Each exposed base now demands its one legal partner: an exposed A calls for a T, a G calls for a C. The pairing rules turn each old strand into a precise instruction sheet for its new partner.
An enzyme reads each old strand 3'-to-5' and builds the new strand 5'-to-3' against it, so the new partner ends up antiparallel — just as the geometry requires.
The result is two identical double helices, each made of one old strand and one brand-new one. The information was never invented — it was simply read off a complementary template.

Reading, detecting, and two honest reminders

The very same complementarity is what makes DNA *readable*, not just copyable.

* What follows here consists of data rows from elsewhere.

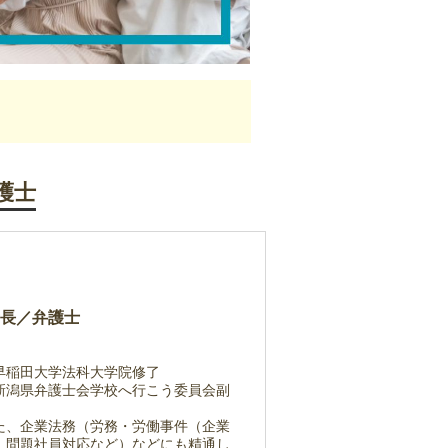
護士
長／弁護士
早稲田大学法科大学院修了
新潟県弁護士会学校へ行こう委員会副
た、企業法務（労務・労働事件（企業
、問題社員対応など）などにも精通し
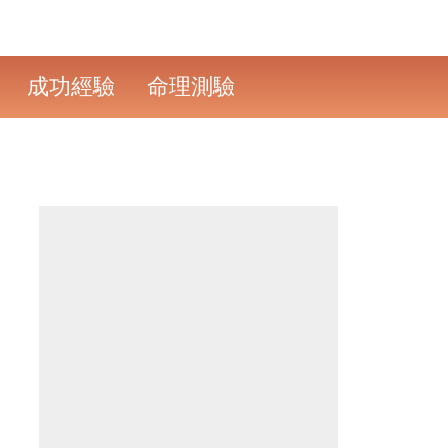
成功經驗
命理測驗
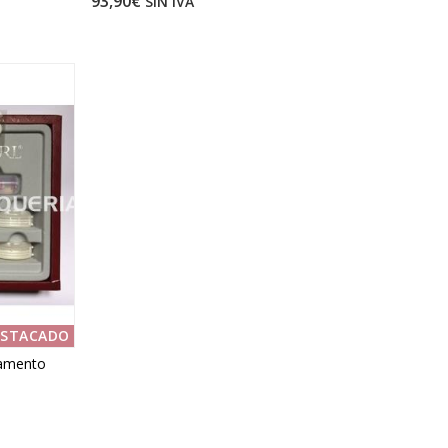
93,90€
SIN IVA
ESTACADO
egamento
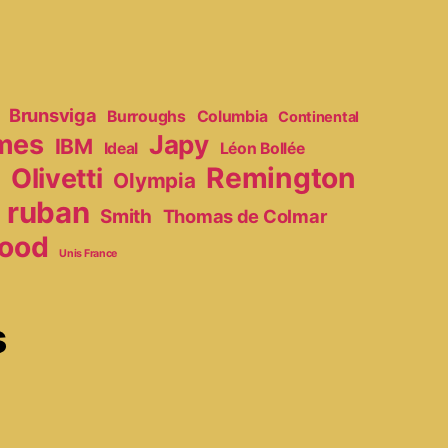
Brunsviga
Burroughs
Columbia
Continental
mes
Japy
IBM
Ideal
Léon Bollée
Remington
Olivetti
Olympia
r
ruban
Smith
Thomas de Colmar
ood
Unis France
s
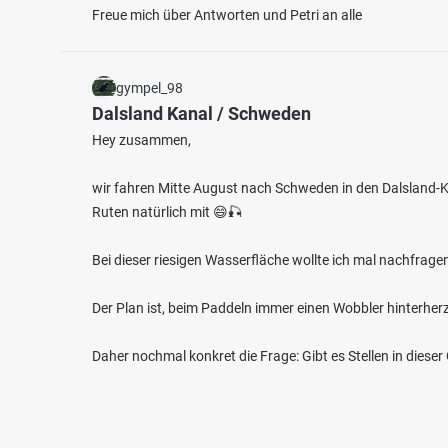
Freue mich über Antworten und Petri an alle
gympel_98
Dalsland Kanal / Schweden
Hey zusammen,
wir fahren Mitte August nach Schweden in den Dalsland-K
Ruten natürlich mit 😄🎣
Bei dieser riesigen Wasserfläche wollte ich mal nachfrage
Der Plan ist, beim Paddeln immer einen Wobbler hinterher
Daher nochmal konkret die Frage: Gibt es Stellen in diese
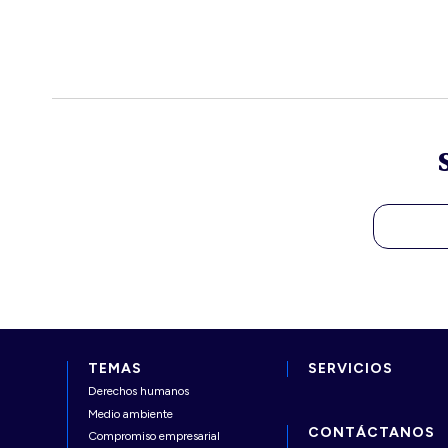
TEMAS
SERVICIOS
Derechos humanos
Medio ambiente
CONTÁCTANOS
Compromiso empresarial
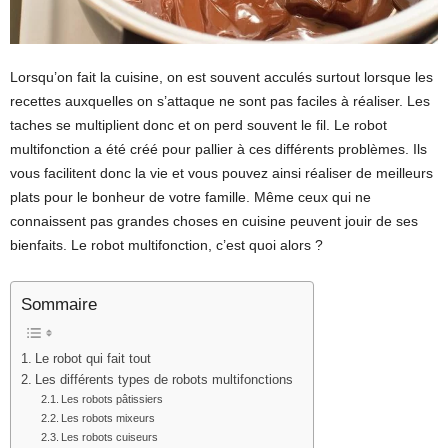
Lorsqu’on fait la cuisine, on est souvent acculés surtout lorsque les
recettes auxquelles on s’attaque ne sont pas faciles à réaliser. Les
taches se multiplient donc et on perd souvent le fil. Le robot
multifonction a été créé pour pallier à ces différents problèmes. Ils
vous facilitent donc la vie et vous pouvez ainsi réaliser de meilleurs
plats pour le bonheur de votre famille. Même ceux qui ne
connaissent pas grandes choses en cuisine peuvent jouir de ses
bienfaits. Le robot multifonction, c’est quoi alors ?
Sommaire
Le robot qui fait tout
Les différents types de robots multifonctions
Les robots pâtissiers
Les robots mixeurs
Les robots cuiseurs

When a gene is transcribed, the cell opens the helix and uses one strand as a template to build a complementary RNA copy — the same base-pairing logic, with U standing in for T. And complementarity is the workhorse of the lab too: a short single strand will find and bind its complement out of a soup of millions, a trick called hybridization that underlies DNA probes, microarrays, and the primers in PCR. One quiet rule — A with T, G with C, on antiparallel strands — turns out to power copying, reading, and detecting alike.

Two honest reminders to carry upward. First, the pairing is strict but not flawless: occasionally a wrong base slips in, and that is one origin of mutation — a topic we treat properly two rungs up, where you will see that most such changes are harmless and that this very imperfection is the raw material of evolution. Second, do not picture DNA as a rigid ladder. It is a dynamic, bendable molecule that flexes, breathes open locally, and wraps tightly around proteins; the clean diagrams are a snapshot, not the whole truth. Keep both caveats in mind and the rules in this guide will serve you faithfully all the way up the ladder.